Those fast products are made possible thanks to classical FFT techniques using convolution products. For urQRd, the product $H\Omega$ has a cost of $KL$log$(L)$.

The matrix $Y$ is much smaller than $H$, it can rapidly be factorized by **QR**
( _see QR on Wikipedia_ ) : $Y = QR$

A second product is necessary for urQRd : $Q^*H$. In this case the product has a cost close to $KL$log$(L)$ when using the fast structured matrix vector product.

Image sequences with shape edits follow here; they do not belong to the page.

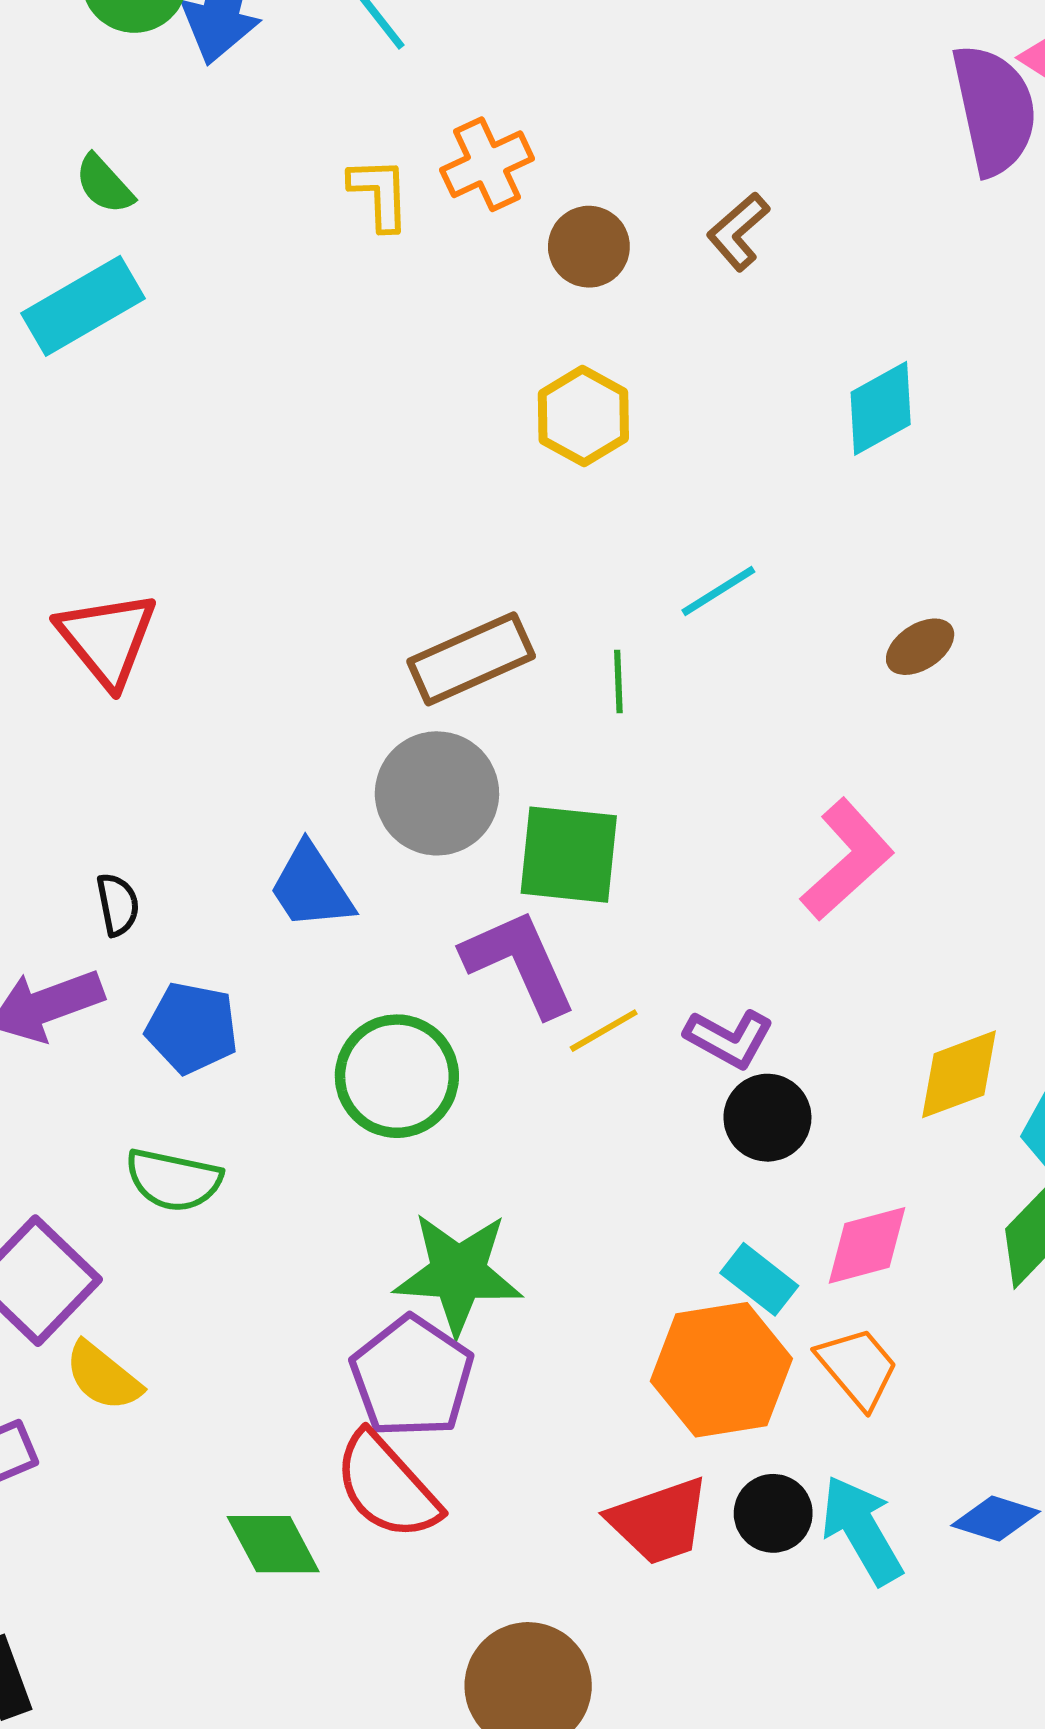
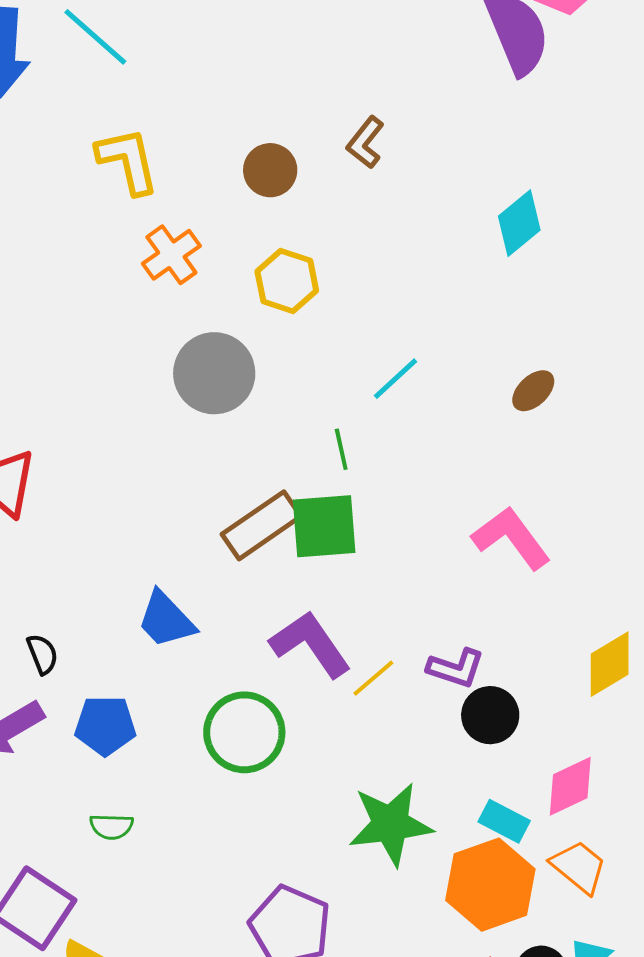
orange cross: (487, 164) -> (171, 255), moved
yellow L-shape: (380, 194) -> (128, 161), size x1.4
cyan diamond: (881, 408) -> (519, 223), moved
brown rectangle: (471, 659) -> (261, 525), moved
gray circle: (437, 793) -> (214, 373), moved
green square: (569, 855) -> (324, 526), moved
pink L-shape: (847, 860) -> (511, 538), turned -74
green semicircle: (174, 1180) -> (112, 827), size x0.7
green star: (458, 1273) -> (391, 824), moved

$\tilde{X}$ the denoised signal is then computed from $Q$ and $Q^*H$ using FFT again and indices inversion.

Let $U = Q^*H$, each $\tilde{X_i}$ is obtained from the $i^{th}$ (${n_i}$ elements long) antidiagonal by :

$$ \tilde{X_i} = \frac{1}{n_i}\sum_{j=max(i-M+1,1)}^{min(i,N)} H_{i-j+1,j}\approx \frac{1}{n_i} \sum_{k=1}^{K} \sum_{j=max(i-M+1,1)}^{min(i,N)} Q_{i-j+1,k}U_{k,j} $$

$$ \;\;\;\;\;\;\;\;\; = \frac{1}{n_i} \sum_{k=1}^{K} \sum_{j=max(i-M+1,1)}^{min(i,N)} Q_{i,j}^{(k)}U_{j}^{(k)} = \frac{1}{n_i} \sum_{k=1}^{K} (Q^{(k)}.U^{(k)})_i $$

$Q^{(k)}$ is the $L \times N$ Toeplitz matrix formed with the vector $[0,....0,X_{0},X_{1},..X_{L},0,....,0]^T$ with $(N-1)$ zeros at each extremity of the vector.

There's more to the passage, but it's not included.